The Last Temptation of George

I see that the neocon's most fervent hawk in dove's feathers - Michael Ledeen - is at it again. Here, Ledeen takes Michael Gerson to task for his lack of bellicose recommendations for addressing Iran and Syria:

No surprise, then, that Gerson has no stomach for forceful action against the Syranians. He's for sanctions-plus-hard-bargaining.

Forceful action? Beyond sanctions and hard bargaining? I wonder what that could mean. Most observers whose analysis is tethered to logic would conclude that Ledeen favors a military strike on Iran - with Ledeen, presumably, having the stomach for something more forceful than sanctions. If confronted on this, however, Ledeen and his supporters will do their best to repair and patch Ledeen's dove costume - much as they did with his former advocacy for all out war with Iraq which has been magically transformed into opposition by him and his apologists.

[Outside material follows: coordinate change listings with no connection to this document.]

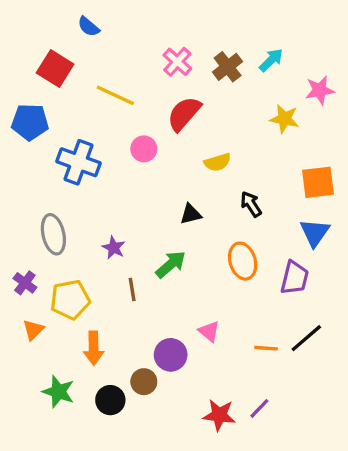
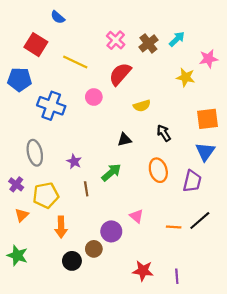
green star: (58, 392) -> (17, 255), moved
purple line: (259, 408) -> (177, 276), moved, turned -48

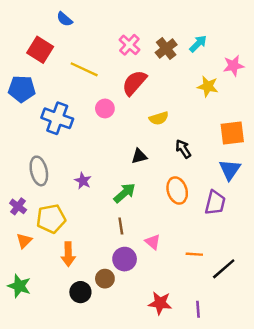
brown line: (86, 189) -> (121, 226), moved
black line: (200, 220) -> (224, 269), moved

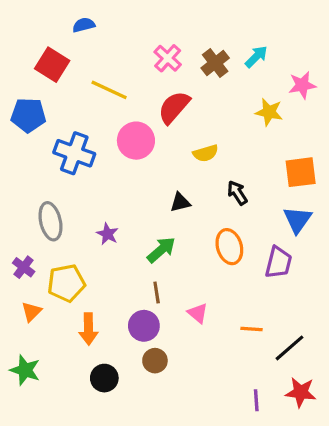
blue semicircle: (65, 19) -> (84, 25), turned 126
pink circle: (105, 108) -> (136, 141), size x1.5
purple circle: (125, 259) -> (144, 326), moved
brown circle: (105, 279) -> (155, 361), moved
red star: (160, 303) -> (301, 392), moved

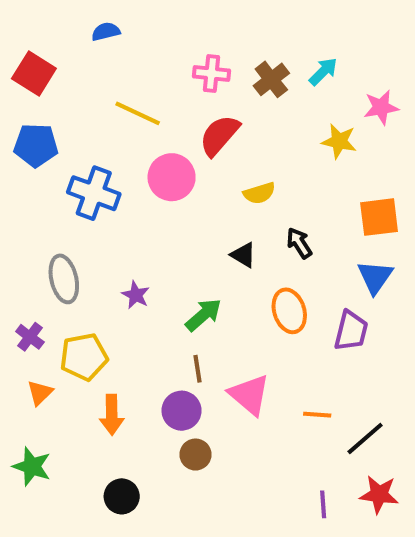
pink cross: (168, 58) -> (211, 73), turned -36
red square: (52, 65) -> (34, 73), moved
black triangle: (180, 202) -> (243, 255), moved, turned 45
pink triangle: (198, 313) -> (249, 395), size x1.6
black circle: (104, 378) -> (122, 496), moved

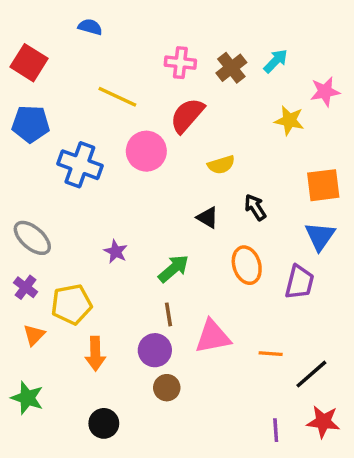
blue semicircle: (106, 32) -> (90, 27), turned 30
gray ellipse: (64, 279) -> (32, 238), moved, turned -36
pink triangle: (249, 395) -> (213, 337), turned -51

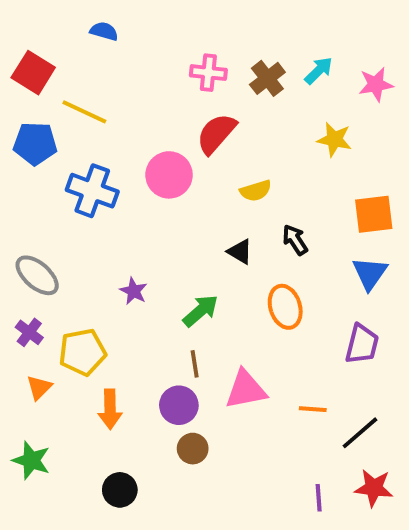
pink star: (325, 92) -> (376, 84), moved
yellow line: (117, 97) -> (84, 112), moved
purple trapezoid: (299, 282) -> (362, 344), moved

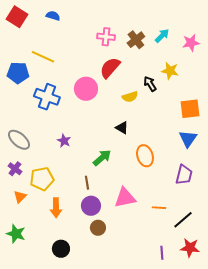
red square: (33, 73) -> (17, 17), moved
black arrow: (295, 240) -> (150, 84), moved
purple star: (134, 291) -> (64, 141), moved
brown line: (195, 364) -> (87, 183), moved

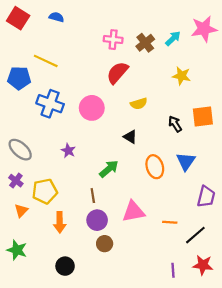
pink star: (191, 43) -> (204, 29), moved, size x1.4
black arrow: (150, 84) -> (175, 124), moved
pink circle: (86, 89) -> (92, 108), moved
blue triangle: (188, 139) -> (186, 161), moved
purple trapezoid: (184, 175) -> (206, 197), moved

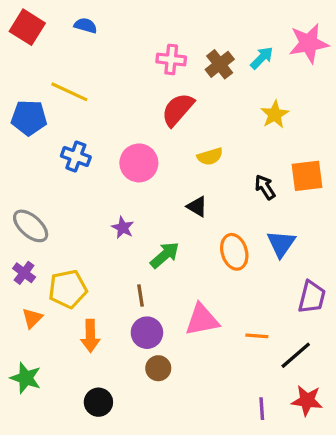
yellow star: (182, 76) -> (275, 114), turned 30
blue cross: (50, 104) -> (76, 156), size x0.7
purple star: (68, 151) -> (123, 228), moved

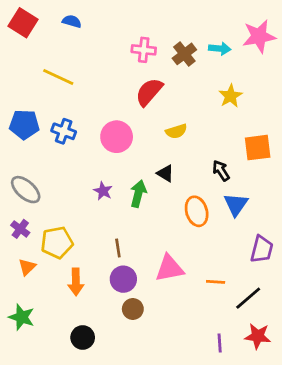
cyan arrow: (262, 58) -> (220, 49), turned 50
blue pentagon: (29, 118) -> (24, 124), moved
black arrow: (265, 187) -> (221, 171), moved
green arrow: (165, 255) -> (138, 194), moved, turned -35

More important than Ledeen's con-man mendacity, though, is the disturbing possibility that Mark Steyn might be right about where Bush's gastro-intestinal proclivities reside in relation to a potential war with Iran. I've long argued that even the Bush administration realizes the ultimate folly of opening up a second front with Iran at this juncture (while our commitments in Iraq leave us so vulnerable), and thus would abstain (albeit ruefully). Much of the military brass is reported to have reinforced this point with threats of mass resignations and the like (not to mention the presence of Robert Gates who appears to recognize the stakes).

Still, an increasingly weakened yet petulant and stubborn Bush might lash out in irrational and self-destructive ways in order to reaffirm his potency in the final months of decline - even ways that cautious observers would have ruled out precisely because they were such obvious mistakes.

It doesn't help to have warmongering cheerleaders like Steyn, Ledeen, the Podhoretz father/son tandem, William Kristol, Michael Rubin, Irwin Stelzer, Paul Gigot, Gertrude Himmelfarb (not to mention the entire Cheney wing of the White House), etc. filling Bush's head with pleasant-sounding and exculpatory Manichean drivel about history's judgment, Divine judgment and the ultimate vindication of The Good (embodied , naturally, by Bush's foreign policies). These paeans amount to little more than a gussied up war cry intended to play on Bush's weaknesses, isolation and insecurity. Nevertheless, such bromides can prove a tempting elixir for a leader like Bush in such a desperate and disheartening position.

In other words, confidence in the belief that Bush will ultimately refrain from committing such an enormous blunder vis-a-vis Iran is predicated on his ability to make rational decisions, concede the limitations of his power and reject the advice of Dick Cheney et al. Those odds should make us all more than a little nervous.